According to a news release from Oregon Attorney General Ellen F. Rosenblum, Johnson & Johnson will pay Oregon $4 million to settle the allegations, which resulted from an investigation by the state into the company’s marketing of its DePuy hip implant devices. Oregon filed a complaint alleging Johnson & Johnson marketed the ASR XL artificial hip implants as functioning properly when studies showed an unusually high failure rate in the metal-on-metal hip implants.
“Even as other evidence and indications pointed to a critical design flaw in the hip implants, DePuy publically maintained that their product was fine,” the Attorney General’s news release notes. “DePuy eventually conducted a nationwide recall of the hip device in 2010.”
The $4 million settlement also requires DePuy, a subsidiary of Johnson & Johnson, to stop making false, misleading or deceptive statements when marketing or promoting its hip replacement products.
“Oregonians in need of a hip replacement deserve to know that the artificial hip they are contemplating in fact has the qualities, and benefits, that a company advertises,” said Rosenblum.
“Doctors also need to know that the products they suggest to their patients meet certain standards; and no company should be permitted to exploit that basic tenet.”
Other states could follow Oregon, which said that 432 DePuy ASR XL metal-on-metal hip devices were sold in the state between 2005 and 2010.
Consumers Union, the policy and action division of Consumer Reports, has undertaken the Safe Patient Project and is currently looking into hip and knee implants.
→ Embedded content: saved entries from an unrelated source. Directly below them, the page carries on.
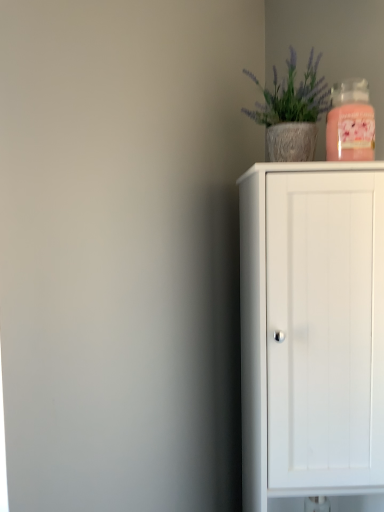 Question: Is textured concrete pot at upper right bigger than pink glass candle at upper right?

Choices:
 (A) no
 (B) yes

Answer: (B)

Question: Is pink glass candle at upper right completely or partially inside textured concrete pot at upper right?

Choices:
 (A) no
 (B) yes

Answer: (A)

Question: Is textured concrete pot at upper right shorter than pink glass candle at upper right?

Choices:
 (A) yes
 (B) no

Answer: (B)

Question: Is there a large distance between textured concrete pot at upper right and pink glass candle at upper right?

Choices:
 (A) yes
 (B) no

Answer: (B)

Question: Is textured concrete pot at upper right turned away from pink glass candle at upper right?

Choices:
 (A) no
 (B) yes

Answer: (A)

Question: Looking at their shapes, would you say pink glass candle at upper right is wider or thinner than textured concrete pot at upper right?

Choices:
 (A) thin
 (B) wide

Answer: (A)

Question: Would you say pink glass candle at upper right is inside or outside textured concrete pot at upper right?

Choices:
 (A) inside
 (B) outside

Answer: (B)

Question: From a real-world perspective, is pink glass candle at upper right physically located above or below textured concrete pot at upper right?

Choices:
 (A) below
 (B) above

Answer: (A)

Question: Based on their sizes in the image, would you say pink glass candle at upper right is bigger or smaller than textured concrete pot at upper right?

Choices:
 (A) big
 (B) small

Answer: (B)

Question: Is point (337, 159) positioned closer to the camera than point (299, 425)?

Choices:
 (A) farther
 (B) closer

Answer: (B)

Question: Is pink glass candle at upper right situated inside white matte cabinet at right or outside?

Choices:
 (A) inside
 (B) outside

Answer: (B)

Question: Looking at the image, does pink glass candle at upper right seem bigger or smaller compared to white matte cabinet at right?

Choices:
 (A) big
 (B) small

Answer: (B)

Question: From the image's perspective, is pink glass candle at upper right located above or below white matte cabinet at right?

Choices:
 (A) above
 (B) below

Answer: (A)

Question: Would you say textured concrete pot at upper right is to the left or to the right of white matte cabinet at right in the picture?

Choices:
 (A) left
 (B) right

Answer: (A)

Question: Would you say textured concrete pot at upper right is inside or outside white matte cabinet at right?

Choices:
 (A) inside
 (B) outside

Answer: (B) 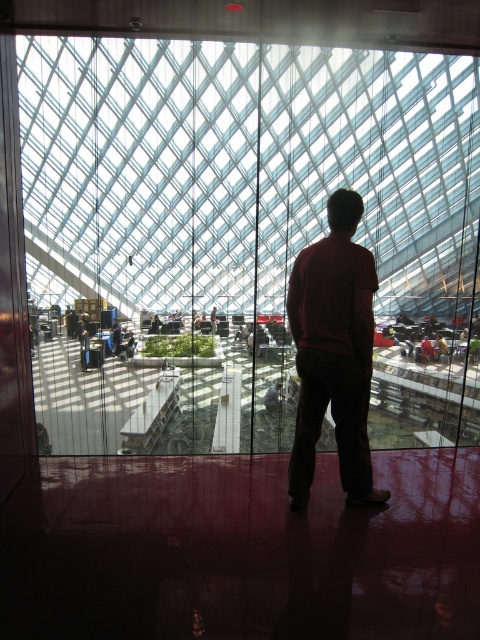 Question: Which point is farther to the camera?

Choices:
 (A) (360, 310)
 (B) (328, 180)

Answer: (B)

Question: Does transparent glass window at center appear on the right side of dark red sweater at center?

Choices:
 (A) yes
 (B) no

Answer: (B)

Question: Which object appears closest to the camera in this image?

Choices:
 (A) transparent glass window at center
 (B) dark red sweater at center

Answer: (B)

Question: Can you confirm if transparent glass window at center is smaller than dark red sweater at center?

Choices:
 (A) no
 (B) yes

Answer: (A)

Question: Does transparent glass window at center have a smaller size compared to dark red sweater at center?

Choices:
 (A) no
 (B) yes

Answer: (A)

Question: Among these objects, which one is farthest from the camera?

Choices:
 (A) transparent glass window at center
 (B) dark red sweater at center

Answer: (A) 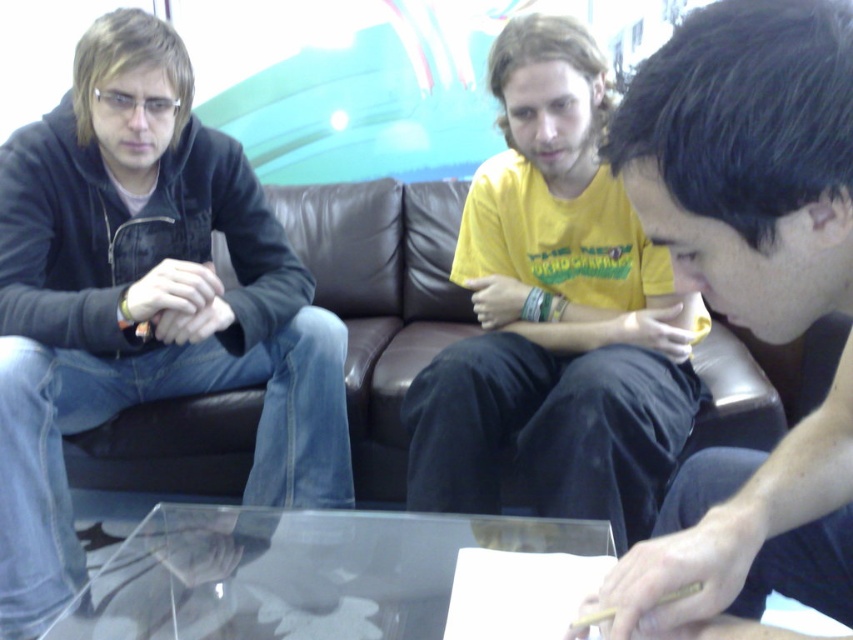 You are a photographer setting up a tripod to capture a headshot of the black matte shirt at center and the transparent glass table at center. Which object should you focus on first to ensure proper framing?

The black matte shirt at center is taller than the transparent glass table at center, so you should focus on the black matte shirt at center first to ensure proper framing.

You are a photographer standing in front of the scene. You want to take a closeup photo of the black matte shirt at center without including any other objects in the frame. What is the minimum distance you need to move forward to achieve this?

The black matte shirt at center is 19.45 inches away from the camera. To take a closeup photo of it without including other objects, you need to move forward until the camera is at least 19.45 inches away from the black matte shirt at center. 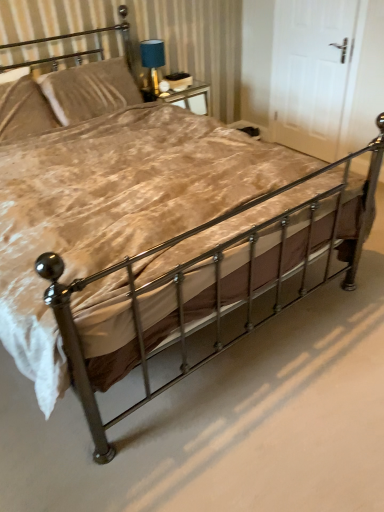 Question: Considering the relative sizes of velvet beige pillow at upper left, marked as the 2th pillow in a right-to-left arrangement, and white matte door at upper right in the image provided, is velvet beige pillow at upper left, marked as the 2th pillow in a right-to-left arrangement, shorter than white matte door at upper right?

Choices:
 (A) no
 (B) yes

Answer: (B)

Question: From a real-world perspective, is velvet beige pillow at upper left, marked as the first pillow in a left-to-right arrangement, over white matte door at upper right?

Choices:
 (A) yes
 (B) no

Answer: (A)

Question: Is velvet beige pillow at upper left, marked as the first pillow in a left-to-right arrangement, to the right of white matte door at upper right from the viewer's perspective?

Choices:
 (A) no
 (B) yes

Answer: (A)

Question: Is velvet beige pillow at upper left, marked as the first pillow in a left-to-right arrangement, in front of white matte door at upper right?

Choices:
 (A) no
 (B) yes

Answer: (B)

Question: Considering the relative positions of velvet beige pillow at upper left, marked as the 2th pillow in a right-to-left arrangement, and white matte door at upper right in the image provided, is velvet beige pillow at upper left, marked as the 2th pillow in a right-to-left arrangement, behind white matte door at upper right?

Choices:
 (A) no
 (B) yes

Answer: (A)

Question: Considering the positions of white matte door at upper right and blue fabric lampshade at upper center in the image, is white matte door at upper right taller or shorter than blue fabric lampshade at upper center?

Choices:
 (A) short
 (B) tall

Answer: (B)

Question: Does point (279, 74) appear closer or farther from the camera than point (155, 92)?

Choices:
 (A) farther
 (B) closer

Answer: (A)

Question: From a real-world perspective, relative to blue fabric lampshade at upper center, is white matte door at upper right vertically above or below?

Choices:
 (A) below
 (B) above

Answer: (A)

Question: In the image, is white matte door at upper right on the left side or the right side of blue fabric lampshade at upper center?

Choices:
 (A) left
 (B) right

Answer: (B)

Question: Looking at their shapes, would you say metallic gold headboard at upper left is wider or thinner than polished metal bed frame at center?

Choices:
 (A) thin
 (B) wide

Answer: (A)

Question: Does point (127, 46) appear closer or farther from the camera than point (158, 393)?

Choices:
 (A) closer
 (B) farther

Answer: (B)

Question: Considering the relative positions of metallic gold headboard at upper left and polished metal bed frame at center in the image provided, is metallic gold headboard at upper left to the left or to the right of polished metal bed frame at center?

Choices:
 (A) left
 (B) right

Answer: (A)

Question: In the image, is metallic gold headboard at upper left positioned in front of or behind polished metal bed frame at center?

Choices:
 (A) behind
 (B) front

Answer: (A)

Question: From the image's perspective, is metallic gold headboard at upper left located above or below velvet beige pillow at upper left, marked as the first pillow in a left-to-right arrangement?

Choices:
 (A) above
 (B) below

Answer: (A)

Question: Relative to velvet beige pillow at upper left, marked as the first pillow in a left-to-right arrangement, is metallic gold headboard at upper left in front or behind?

Choices:
 (A) front
 (B) behind

Answer: (B) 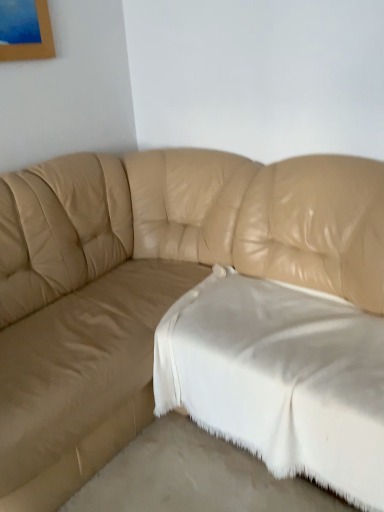 Identify the location of tan leather couch at center. The width and height of the screenshot is (384, 512). (148, 283).

The width and height of the screenshot is (384, 512). I want to click on white soft fabric at lower right, so click(x=280, y=378).

Describe the element at coordinates (280, 378) in the screenshot. I see `white soft fabric at lower right` at that location.

Find the location of a particular element. The image size is (384, 512). white fabric at lower center is located at coordinates (194, 477).

Where is `tan leather couch at center`? tan leather couch at center is located at coordinates click(148, 283).

From the image's perspective, is white soft fabric at lower right on top of white fabric at lower center?

Yes, from the image's perspective, white soft fabric at lower right is above white fabric at lower center.

Considering the sizes of white soft fabric at lower right and white fabric at lower center in the image, is white soft fabric at lower right taller or shorter than white fabric at lower center?

Clearly, white soft fabric at lower right is taller compared to white fabric at lower center.

How different are the orientations of white soft fabric at lower right and white fabric at lower center in degrees?

1.9 degrees.

Is white soft fabric at lower right with white fabric at lower center?

No, white soft fabric at lower right is not touching white fabric at lower center.

Considering the positions of points (99, 249) and (277, 309), is point (99, 249) closer to camera compared to point (277, 309)?

That is False.

Considering the sizes of objects tan leather couch at center and white soft fabric at lower right in the image provided, who is wider, tan leather couch at center or white soft fabric at lower right?

tan leather couch at center is wider.

At what (x,y) coordinates should I click in order to perform the action: click on studio couch on the left of white soft fabric at lower right. Please return your answer as a coordinate pair (x, y). This screenshot has height=512, width=384. Looking at the image, I should click on pos(148,283).

Is tan leather couch at center not close to white soft fabric at lower right?

No, tan leather couch at center is in close proximity to white soft fabric at lower right.

Who is smaller, white fabric at lower center or tan leather couch at center?

white fabric at lower center.

Is white fabric at lower center beside tan leather couch at center?

They are not placed beside each other.

Could you tell me if white fabric at lower center is turned towards tan leather couch at center?

Yes.

Where is `studio couch above the white fabric at lower center (from a real-world perspective)`? studio couch above the white fabric at lower center (from a real-world perspective) is located at coordinates (148, 283).

Which of these two, white soft fabric at lower right or tan leather couch at center, is thinner?

Thinner between the two is white soft fabric at lower right.

Which point is more forward, (329, 356) or (66, 243)?

The point (329, 356) is closer to the camera.

In the image, there is a tan leather couch at center. Where is `sheet below it (from a real-world perspective)`? This screenshot has height=512, width=384. sheet below it (from a real-world perspective) is located at coordinates (280, 378).

Are white soft fabric at lower right and tan leather couch at center located far from each other?

white soft fabric at lower right is near tan leather couch at center, not far away.

Is tan leather couch at center not close to white fabric at lower center?

No, tan leather couch at center is not far from white fabric at lower center.

Between point (23, 179) and point (275, 500), which one is positioned behind?

Point (23, 179)

Is tan leather couch at center wider than white fabric at lower center?

Yes.

Considering the relative positions of white fabric at lower center and white soft fabric at lower right in the image provided, is white fabric at lower center to the left of white soft fabric at lower right from the viewer's perspective?

Correct, you'll find white fabric at lower center to the left of white soft fabric at lower right.

From a real-world perspective, which object stands above the other?

white soft fabric at lower right is physically above.

In the image, is white fabric at lower center positioned in front of or behind white soft fabric at lower right?

white fabric at lower center is in front of white soft fabric at lower right.

Locate an element on the screen. concrete located in front of the white soft fabric at lower right is located at coordinates (194, 477).

At what (x,y) coordinates should I click in order to perform the action: click on studio couch on the left side of white soft fabric at lower right. Please return your answer as a coordinate pair (x, y). This screenshot has width=384, height=512. Looking at the image, I should click on (148, 283).

From the image, which object appears to be farther from tan leather couch at center, white fabric at lower center or white soft fabric at lower right?

The object further to tan leather couch at center is white fabric at lower center.

From the picture: Considering their positions, is tan leather couch at center positioned further to white fabric at lower center than white soft fabric at lower right?

tan leather couch at center is positioned further to the anchor white fabric at lower center.

From the image, which object appears to be nearer to white soft fabric at lower right, white fabric at lower center or tan leather couch at center?

The object closer to white soft fabric at lower right is white fabric at lower center.

From the image, which object appears to be nearer to white fabric at lower center, white soft fabric at lower right or tan leather couch at center?

white soft fabric at lower right is closer to white fabric at lower center.

Estimate the real-world distances between objects in this image. Which object is closer to white soft fabric at lower right, tan leather couch at center or white fabric at lower center?

The object closer to white soft fabric at lower right is white fabric at lower center.

Based on the photo, estimate the real-world distances between objects in this image. Which object is closer to tan leather couch at center, white soft fabric at lower right or white fabric at lower center?

Based on the image, white soft fabric at lower right appears to be nearer to tan leather couch at center.

Where is `concrete between tan leather couch at center and white soft fabric at lower right along the z-axis`? Image resolution: width=384 pixels, height=512 pixels. concrete between tan leather couch at center and white soft fabric at lower right along the z-axis is located at coordinates (194, 477). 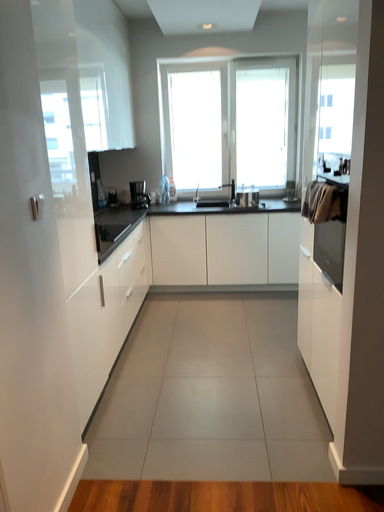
According to a white paper by Consumers Union, titled “Warranties for Hip and Knee Implants” (February 2014), in 2011, doctors performed approximately 464,000 hip replacements and 711,000 knee replacements. And while demand for hip and knee implant surgeries is expected to grow, by 2010, the organization projects that more than 50 percent of hip and knee implant patients will be under the age of 65, meaning they’ll need implants that last longer and are more durable.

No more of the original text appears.